The Mist Trail to Vernal Falls (Winter)

Looking towards Illouette, Mist Trail 2010

There is one trailhead, and one trailhead only in Yosemite. At least, that is what you would think if you ever read anything about Yosemite, heard anything about Yosemite, or watched the hordes of people either walking or riding park shuttles to this spot. That spot, and that trailhead is, and can only be one place: Happy Isles. That is the trailhead that takes you to a number of stunning places, but most importantly, it takes you to the two most visited destinations in the park: the Mist Trail , and Half Dome. Astute readers of this blog will stop at this point and think, “Wait a minute. So-and-so said the Mist Trail was the best hike they’d ever been on. How can that be, if he just said that it’s one of the most visited trails in the park? Can that be right?”

To those astute readers, I have sad news. The Mist Trail is the most popular trail in the park, bar none.

On a hot summer day, the trail is always chock full of people just as Los Angeles freeways are always chock full of cars. I guarantee it. Even more damning (to some people), the trail is – wait for it – partially paved. Now, if these two things are deal breakers for you, read no further, but at least look at the pretty pictures I’ve attached, because the scenery is beautiful. For the rest of us, let me tell you this: yes, the Mist Trail is the most popular trail. Yes, you may be surrounded by people, and yes, that can be difficult at times. But the hike is still stunning. It is a chance to walk directly next to, and under Vernal Falls, alongside the Merced River, and to the top of the falls, where great views of Yosemite Valley, Liberty Cap, along with other portions of the park. It is the most popular trail, and hike: but it is that way for a reason. You should not not hike it just because it is popular, as this is one of those situations where the masses are right.

Snowmelt on the Mist Trail, 2010

Directions: Well, you’re going to leave from the Happy Isles trailhead. I believe I mentioned that somewhere, but in case I didn’t, you’re going to take the Happy Isles trailhead. You can either take the free park shuttle to that location (Stop Number 16), or you can potentially find parking at Curry Village, and walk from there (if you walk from Curry Village, add an extra .75 miles distance each way, for a roundtrip distance bonus of 1.5 miles). From the trailhead, follow the paved portion uphill (believe me, you will not get lost, as you will be around many people, and there are no turnouts) for .75 miles to the bridge crossing the Merced River. From the bridge, you can see Vernal Fall, and if you’re feeling it, this is a great place to stop and watch the Merced and the waterfall.

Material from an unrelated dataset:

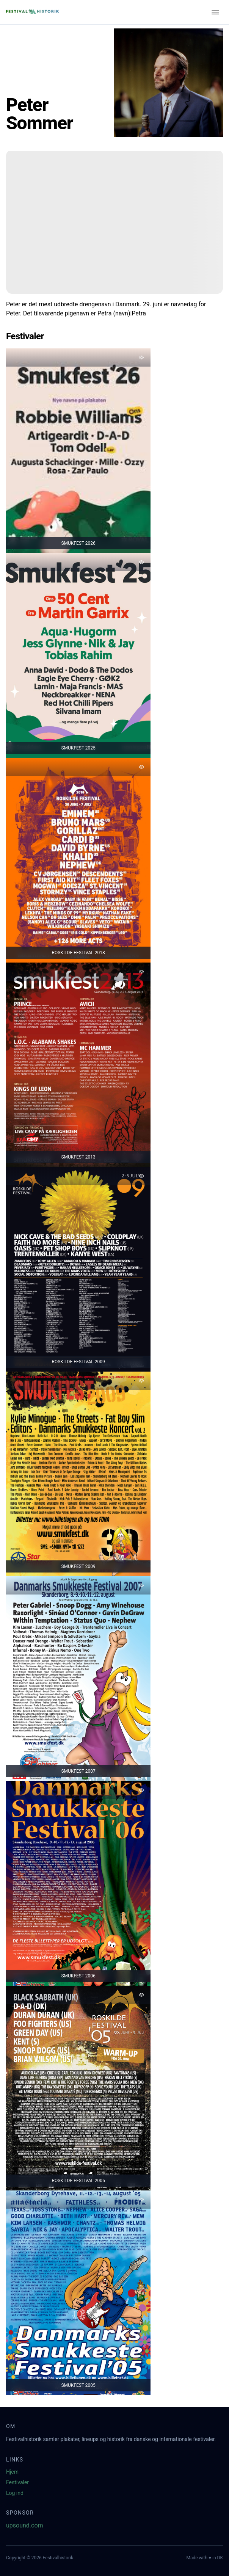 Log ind (15, 2493)
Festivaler (17, 2482)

For the hiking purists, from this point, the trail is not paved. Once you are across the bridge, you will continue to follow the trail up, and you will pass the John Muir Trail (“JMT”) junction on your right (.2 miles from the bridge). Do not take the JMT unless you are going to Nevada Falls, or other destinations that are further away, such as Mt. Whitney. Once you pass the JMT junction, you will come upon a gate for the Mist Trail that is closed in winter. This is the actual portion of the Mist trail, and from this point, you will get wet.

Heading up the Mist Trail in 2010The last section of the trail traverses alongside the Merced River, and is right next to and under Vernal Falls. This section of trail is constantly deluged/soaked/drenched with water from the falls. Unless it is a drought year, or a part of the year where the falls are not raging, you, your gear, and everything on you, will get wet. Watch your step as you head up the 600 or so steps up the remaining .5 miles to the top of the waterfall. Once you are at the top, you will have a great view of the Merced from the edge of the waterfall. From there, you can either proceed up to Nevada Falls, and Little Yosemite Valley, or you can return back to Happy Isles the way you came.

My Tip: As this is the most popular hike in the park, and is beyond well known, I’d suggest that you do this hike during the off-season if you can. If you are in the park in late spring, fall, or early winter, you will find the trail mostly empty. Moreover, at these times, you will find that you enjoy this hike more than being stuck with hordes of people on the trail in the summer. In 2010, I hiked up the Mist Trail in late November, a week after a fresh snowfall, and had an amazing experience. As you can see from the absence of people in these photos, in those conditions, it did not look like the most popular trail in the park, but it did look like a winter wonderland.


Disclaimer: The National Park Service closes the last .5 miles of the Mist Trail in the dead of winter as it is a treacherous ascent with ice and snow. I would not recommend you proceed in these conditions as there is little to no room for error. However, if you feel like you are up to the task, bring the proper gear, know that you are on your own, and watch this video here:

Vernal Fall, Winter 2010

Other Facts:  The hike is 3 miles roundtrip, plus or minus any distance you add from hiking from Curry Village or other destinations. You will gain 1,000 feet of elevation from the valley floor to the top of the falls, and you will likely have an excellent time! (

See you on the trail!

 Hiking Superhighway? Not in winter!